Lalu Perry mengatakan bahwa pohon-pohon itu harus ditebang. Mereka mengatakan takut untuk menebang. Lalu Perry meminta parang mereka, lalu menebangkan parang itu pada setiap batang pohon itu. Oleh karena pohon durian sudah tinggi, dan sering berbuah banyak, dia mengatakan pohon durian ini tidak perlu ditebang, karena hantu-hantu itu tidak lagi mau tinggal di situ.
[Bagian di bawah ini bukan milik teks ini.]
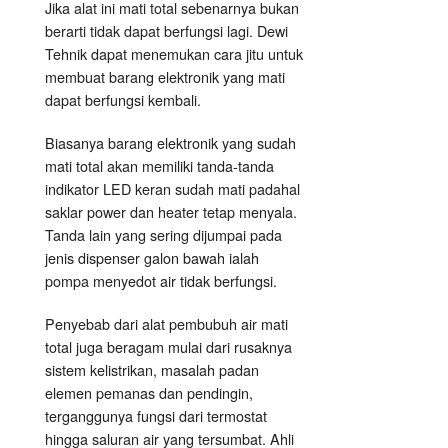
Jika alat ini mati total sebenarnya bukan
berarti tidak dapat berfungsi lagi. Dewi
Tehnik dapat menemukan cara jitu untuk
membuat barang elektronik yang mati
dapat berfungsi kembali.
Biasanya barang elektronik yang sudah
mati total akan memiliki tanda-tanda
indikator LED keran sudah mati padahal
saklar power dan heater tetap menyala.
Tanda lain yang sering dijumpai pada
jenis dispenser galon bawah ialah
pompa menyedot air tidak berfungsi.
Penyebab dari alat pembubuh air mati
total juga beragam mulai dari rusaknya
sistem kelistrikan, masalah padan
elemen pemanas dan pendingin,
terganggunya fungsi dari termostat
hingga saluran air yang tersumbat. Ahli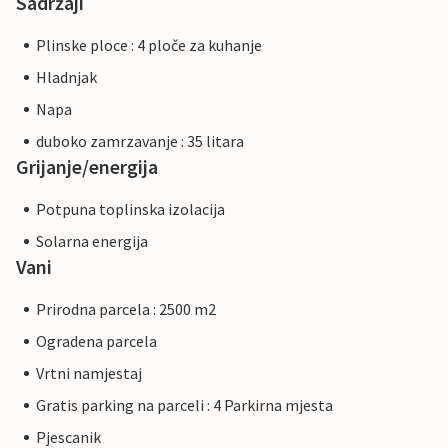
Sadržaji
Plinske ploce : 4 ploče za kuhanje
Hladnjak
Napa
duboko zamrzavanje : 35 litara
Grijanje/energija
Potpuna toplinska izolacija
Solarna energija
Vani
Prirodna parcela : 2500 m2
Ogradena parcela
Vrtni namjestaj
Gratis parking na parceli : 4 Parkirna mjesta
Pjescanik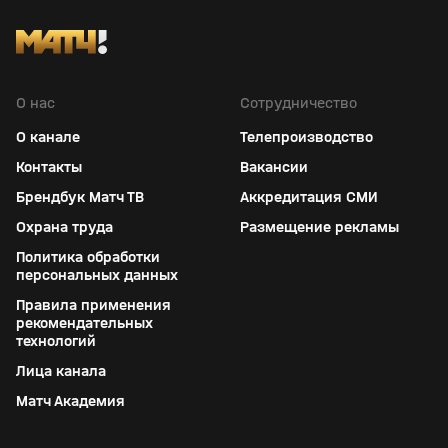
О нас
Сотрудничество
О канале
Телепроизводство
Контакты
Вакансии
Брендбук Матч ТВ
Аккредитация СМИ
Охрана труда
Размещение рекламы
Политика обработки
персональных данных
Правила применения
рекомендательных
технологий
Лица канала
Матч Академия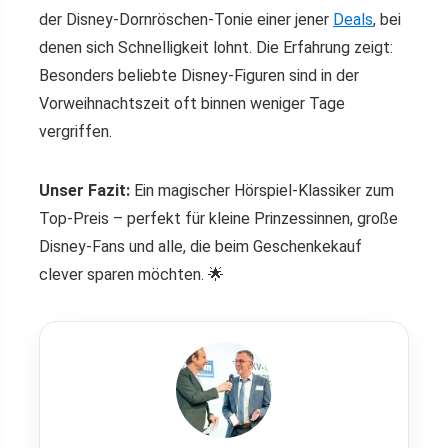
der Disney-Dornröschen-Tonie einer jener
Deals
, bei
denen sich Schnelligkeit lohnt. Die Erfahrung zeigt:
Besonders beliebte Disney-Figuren sind in der
Vorweihnachtszeit oft binnen weniger Tage
vergriffen.
Unser Fazit:
Ein magischer Hörspiel-Klassiker zum
Top-Preis – perfekt für kleine Prinzessinnen, große
Disney-Fans und alle, die beim Geschenkekauf
clever sparen möchten. 🌟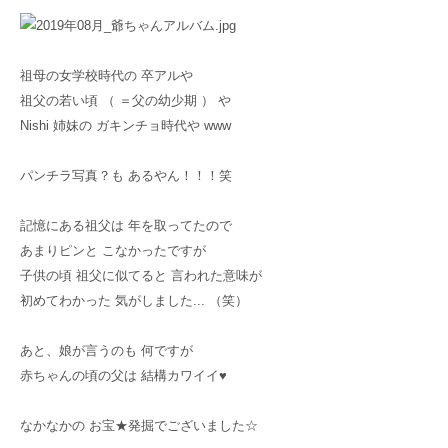
祖母の女学校時代の 卒アルや
祖父の若い頃 （ ＝父の幼少期 ） や
Nishi 姉妹の ガキンチョ時代や www
パンチラ写真？も あるやん！！！笑
記憶にある祖父は 年を取ってたので
あまりピンと こなかったですが
子供の頃 祖父に似てると 言われた意味が
初めてわかった 気がしました... （笑）
あと、娘が言うのも 何ですが
赤ちゃんの頃の父は 結構カワイイ♥
なかなかの お宝★発掘でございました☆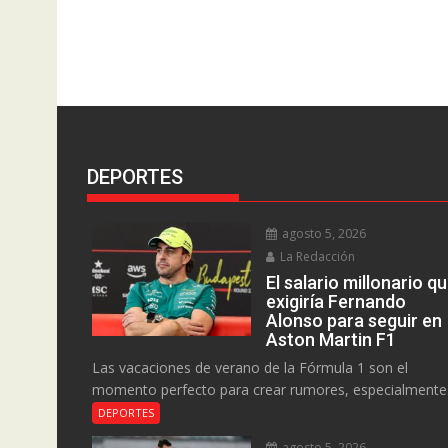
DEPORTES
agosto 5, 2026
La Redacción
El salario millonario q
exigiría Fernando
Alonso para seguir en
Aston Martin F1
Las vacaciones de verano de la Fórmula 1 son el
momento perfecto para crear rumores, especialmente.
DEPORTES
agosto 5, 2026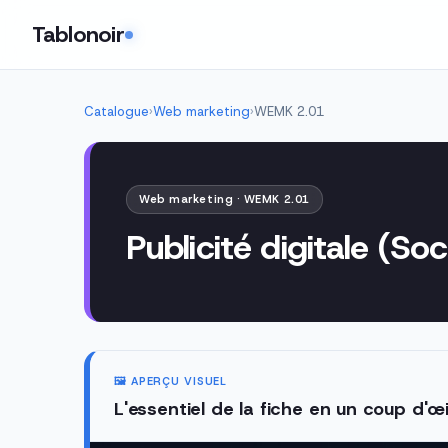
Tablonoir
Catalogue
›
Web marketing
›
WEMK 2.01
Web marketing · WEMK 2.01
Publicité digitale (Soc
🖼️ APERÇU VISUEL
L'essentiel de la fiche en un coup d'œi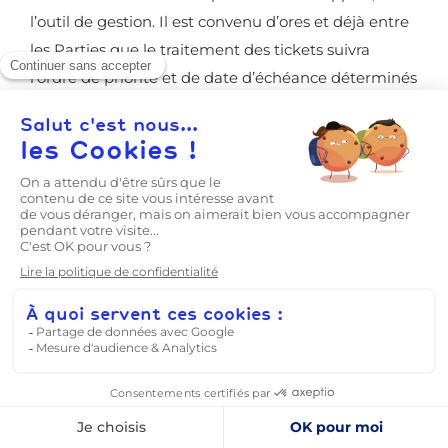
l’outil de gestion. Il est convenu d’ores et déjà entre
les Parties que le traitement des tickets suivra
l’ordre de priorité et de date d’échéance déterminés
par le service Support.
La Société s’engage à résoudre les tickets ainsi
notifiés dans les meilleurs délais et dans le cadre
d’une obligation de moyens, sachant que toute
Anomalie rendant impossible l’utilisation d’un
Equipement devra entraîner la mobilisation active
du service Support.
Selon le type de formule souscrite par le Client, les
délais d’intervention ne sont pas des délais de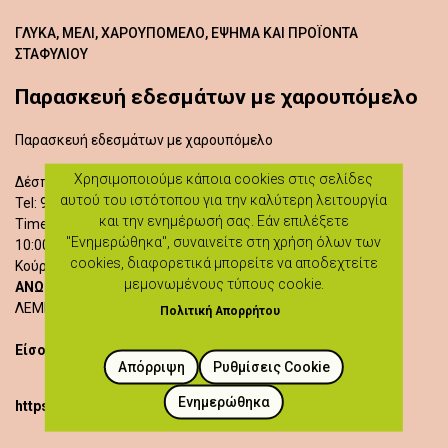
ΓΛΥΚΆ, ΜΈΛΙ, ΧΑΡΟΥΠΌΜΕΛΟ, ΈΨΗΜΑ ΚΑΙ ΠΡΟΪΌΝΤΑ
ΣΤΑΦΥΛΙΟΎ
Παρασκευή εδεσμάτων με χαρουπόμελο
Παρασκευή εδεσμάτων με χαρουπόμελο
Χρησιμοποιούμε κάποια cookies στις σελίδες
Δέσποινα Γεωργίου
αυτού του ιστότοπου για την καλύτερη λειτουργία
Tel: 99765078
και την ενημέρωσή σας. Εάν επιλέξετε
Time of Activities:
"Ενημερώθηκα", συναινείτε στη χρήση όλων των
10:00 - 12:00
cookies, διαφορετικά μπορείτε να αποδεχτείτε
Κούρτελου 6
μεμονωμένους τύπους cookie.
ΑΝΩΓΥΡΑ
ΛΕΜΕΣΟΣ
Πολιτική Απορρήτου
Είσοδος δωρεάν
Απόρριψη
Ρυθμίσεις Cookie
Ενημερώθηκα
https://heartlandoflegends.com/workshops/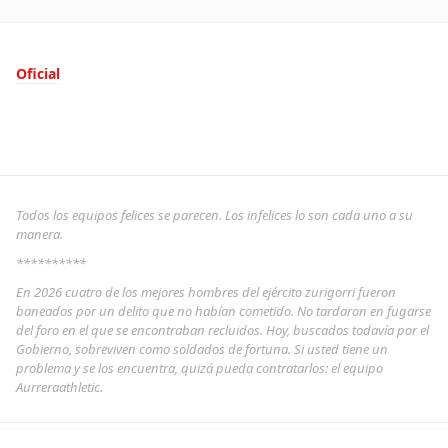
Oficial
Todos los equipos felices se parecen. Los infelices lo son cada uno a su
manera.
**********
En 2026 cuatro de los mejores hombres del ejército zurigorri fueron
baneados por un delito que no habían cometido. No tardaron en fugarse
del foro en el que se encontraban recluidos. Hoy, buscados todavía por el
Gobierno, sobreviven como soldados de fortuna. Si usted tiene un
problema y se los encuentra, quizá pueda contratarlos: el equipo
Aurreraathletic.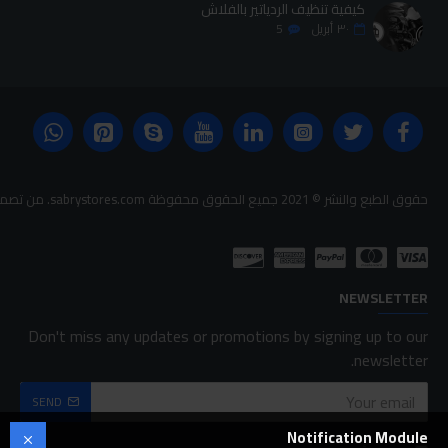
كيفية تنظيف الردياتير بالفلاش
٣٠
أبريل
5
حقوق الطبع والنشر © 2021 جميع الحقوق محفوظة sabrystores.com. من تصميم-
NEWSLETTER
Don't miss any updates or promotions by signing up to our
newsletter.
SEND
Notification Module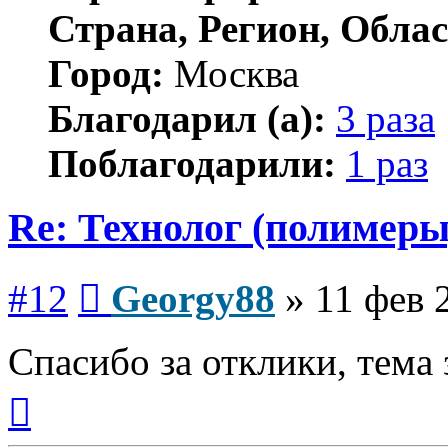
Страна, Регион, Облас
Город:
Москва
Благодарил (а):
3 раза
Поблагодарили:
1 раз
Re: Технолог (полимеры
Сообщение
#12
Georgy88
»
11 фев 
Спасибо за отклики, тема 
Вернуться
к
началу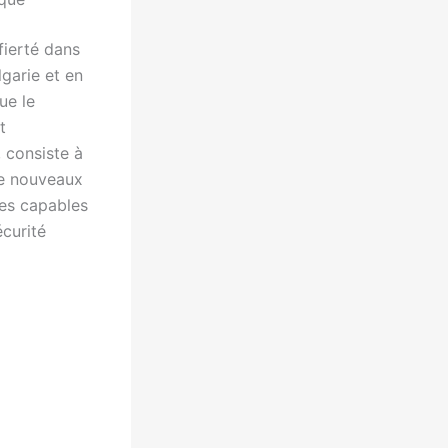
 fierté dans
garie et en
ue le
t
, consiste à
de nouveaux
ves capables
curité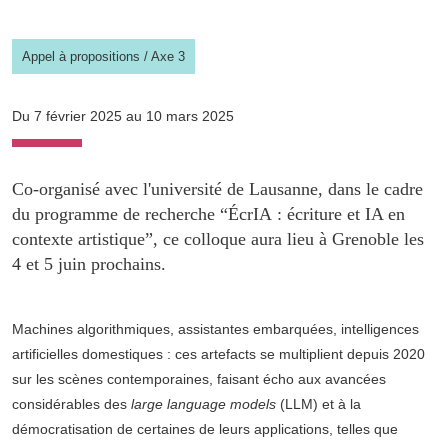
Appel à propositions
/
Axe 3
Du 7 février 2025 au 10 mars 2025
Co-organisé avec l'université de Lausanne, dans le cadre
du programme de recherche “ÉcrIA : écriture et IA en
contexte artistique”, ce colloque aura lieu à Grenoble les
4 et 5 juin prochains.
Machines algorithmiques, assistantes embarquées, intelligences
artificielles domestiques : ces artefacts se multiplient depuis 2020
sur les scènes contemporaines, faisant écho aux avancées
considérables des
large language models
(LLM) et à la
démocratisation de certaines de leurs applications, telles que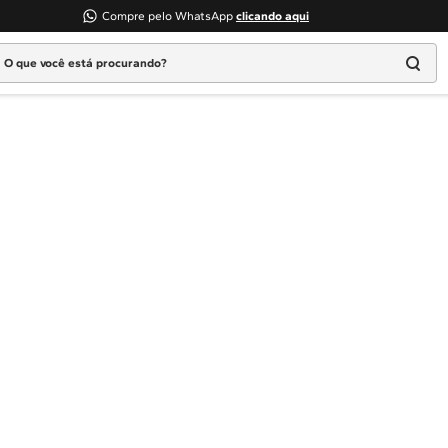
Compre pelo WhatsApp
clicando aqui
 que você está procurando?
Termos mais buscados
1
º
Geladeira
2
º
Máquina Lavar
3
º
Fogao
4
º
Lava Louça
5
º
Cooktop
6
º
Microondas Brastemp
7
º
Forno
8
º
Embutir
9
º
Combos
10
º
Lava Seca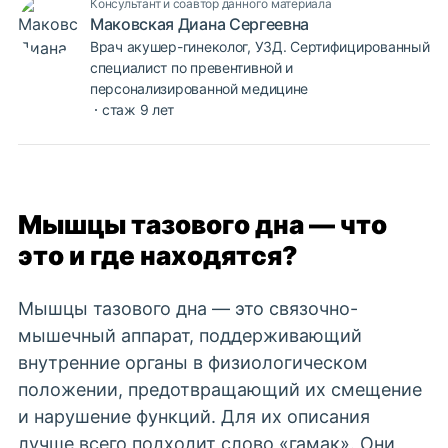
Консультант и соавтор данного материала
Маковская Диана Сергеевна
Врач акушер-гинеколог, УЗД. Сертифицированный
специалист по превентивной и
персонализированной медицине
стаж 9 лет
Мышцы тазового дна — что
это и где находятся?
Мышцы тазового дна — это связочно-
мышечный аппарат, поддерживающий
внутренние органы в физиологическом
положении, предотвращающий их смещение
и нарушение функций. Для их описания
лучше всего подходит слово «гамак». Они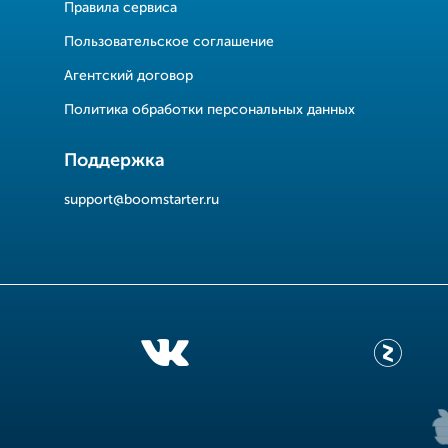
Правила сервиса
Пользовательское соглашение
Агентский договор
Политика обработки персональных данных
Поддержка
support@boomstarter.ru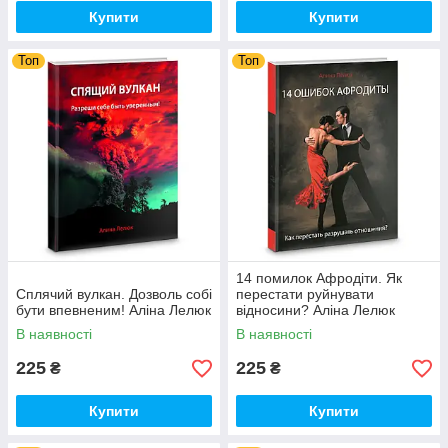
Купити
Купити
Топ
Топ
14 помилок Афродіти. Як
Сплячий вулкан. Дозволь собі
перестати руйнувати
бути впевненим! Аліна Лелюк
відносини? Аліна Лелюк
В наявності
В наявності
225
225
₴
₴
Купити
Купити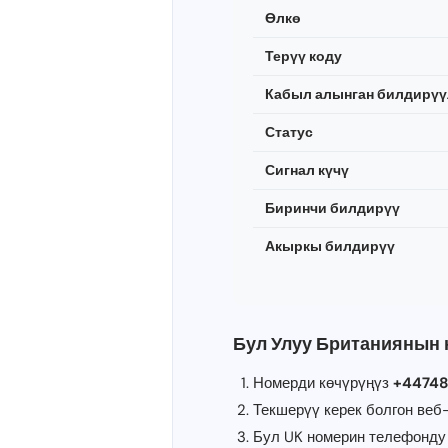
Өлкө
Терүү коду
Кабыл алынган билдирү
Статус
Сигнал күчү
Биринчи билдирүү
Акыркы билдирүү
Бул Улуу Британиянын 
Номерди көчүрүңүз
+44748
Текшерүү керек болгон веб-
Бул UK номерин телефонду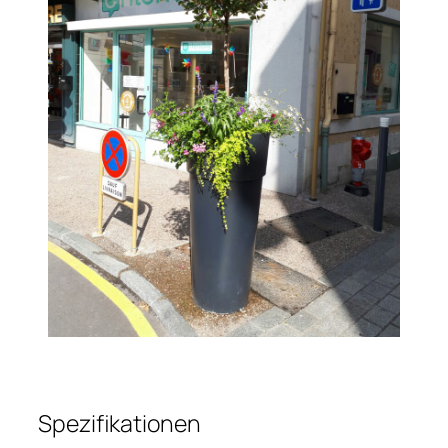
Spezifikationen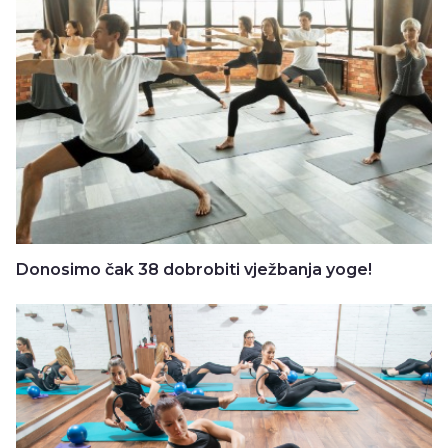
Donosimo čak 38 dobrobiti vježbanja yoge!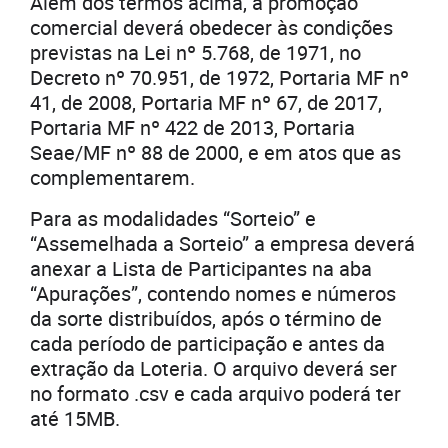
Além dos termos acima, a promoção
comercial deverá obedecer às condições
previstas na Lei nº 5.768, de 1971, no
Decreto nº 70.951, de 1972, Portaria MF nº
41, de 2008, Portaria MF nº 67, de 2017,
Portaria MF nº 422 de 2013, Portaria
Seae/MF nº 88 de 2000, e em atos que as
complementarem.
Para as modalidades “Sorteio” e
“Assemelhada a Sorteio” a empresa deverá
anexar a Lista de Participantes na aba
“Apurações”, contendo nomes e números
da sorte distribuídos, após o término de
cada período de participação e antes da
extração da Loteria. O arquivo deverá ser
no formato .csv e cada arquivo poderá ter
até 15MB.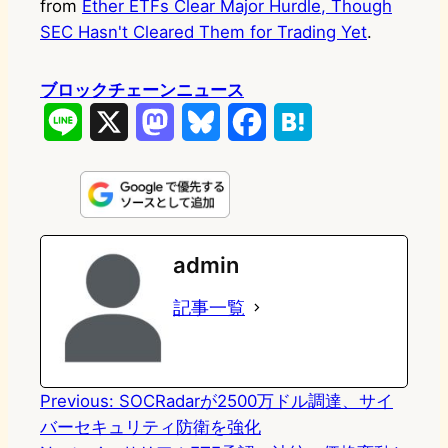
from
Ether ETFs Clear Major Hurdle, Though
SEC Hasn't Cleared Them for Trading Yet
.
ブロックチェーンニュース
L
X
M
B
F
H
i
a
l
a
a
n
s
u
c
t
e
t
e
e
e
admin
o
s
b
n
記事一覧
d
k
o
a
o
y
o
n
k
Previous:
SOCRadarが2500万ドル調達、サイ
バーセキュリティ防衛を強化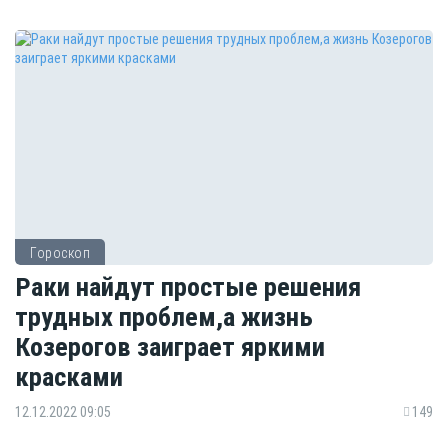
Гороскоп
Раки найдут простые решения
трудных проблем,а жизнь
Козерогов заиграет яркими
красками
12.12.2022 09:05
149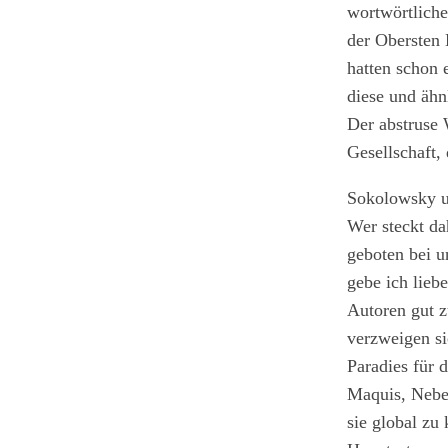
wortwörtliche
der Obersten 
hatten schon 
diese und ähn
Der abstruse 
Gesellschaft, 
Sokolowsky un
Wer steckt da
geboten bei u
gebe ich liebe
Autoren gut z
verzweigen si
Paradies für 
Maquis, Neben
sie global zu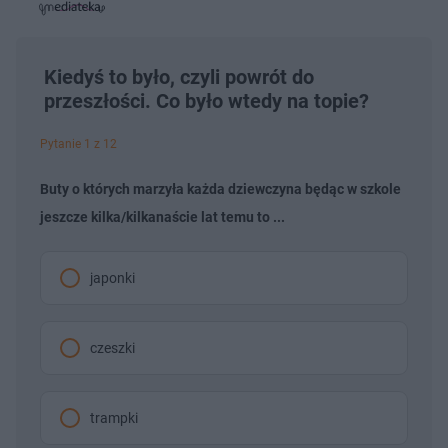
a
d
e
e
s
j
t
e
w
w
a
d
i
i
ł
:
ń
ń
y
c
3
1
1
z
.
0
0
Kiedyś to było, czyli powrót do
a
s
7
s
s
Â
przeszłości. Co było wtedy na topie?
5
d
d
%
o
o
t
p
u
r
Pytanie 1 z 12
ł
z
u
o
d
Buty o których marzyła każda dziewczyna będąc w szkole
u
jeszcze kilka/kilkanaście lat temu to ...
japonki
czeszki
trampki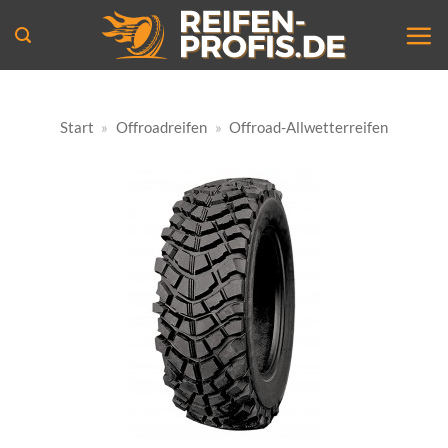
Zum
Inhalt
springen
Start
»
Offroadreifen
»
Offroad-Allwetterreifen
Kemudian dia menganjurkan agar nanti dilanjutkan untuk menebang pohon-pohon itu, dan menegaskan tidak ada lagi yang perlu ditakutkan untuk menebangnya sebab dia sudah memulainya.
Langkah Perry selanjutnya adalah mengatasi sampah-sampah yang ada di sekitar rumah. Dia menginstruksikan para penghuni untuk mengumpulkan sampah-sampah yang ada di kolong rumah, lalu membakarnya, dengan alasan jika halaman dan kolong rumah tidak di bersihkan maka hantu-hantu yang tadinya tinggal di pohon akan berpindah ke sampah tersebut.
Kemudian dirinya mulai melakukan pemeriksaan satu persatu para penghuni rumah tersebut. Dari hasil pemeriksaan ternyata para penghuni rumah sang kakek menderita malaria. Perry kemudian memberikan obat yang sesuai dengan penyakit yang mereka derita. Kabar yang sampai kepadanya setelah itu, beberapa hari kemudian mereka semua telah sembuh tanpa harus pindah dari rumah tersebut.
Perry kemudian merasakan itulah salah satu cara yang efektif digunakan untuk misi mengajarkan pola hidup sehat kepada masyarakat yang masih primitif, yang masih percaya takhyul. Setelah itu baru secara pelan-pelan mereka bisa di arahkan ke pengetahuan akan hukum-hukum kesehatan, dan seterusnya untuk bergantung pada pimpinan Tuhan yang dapat mengalahkan segala kuasa-kuasa kegelapan.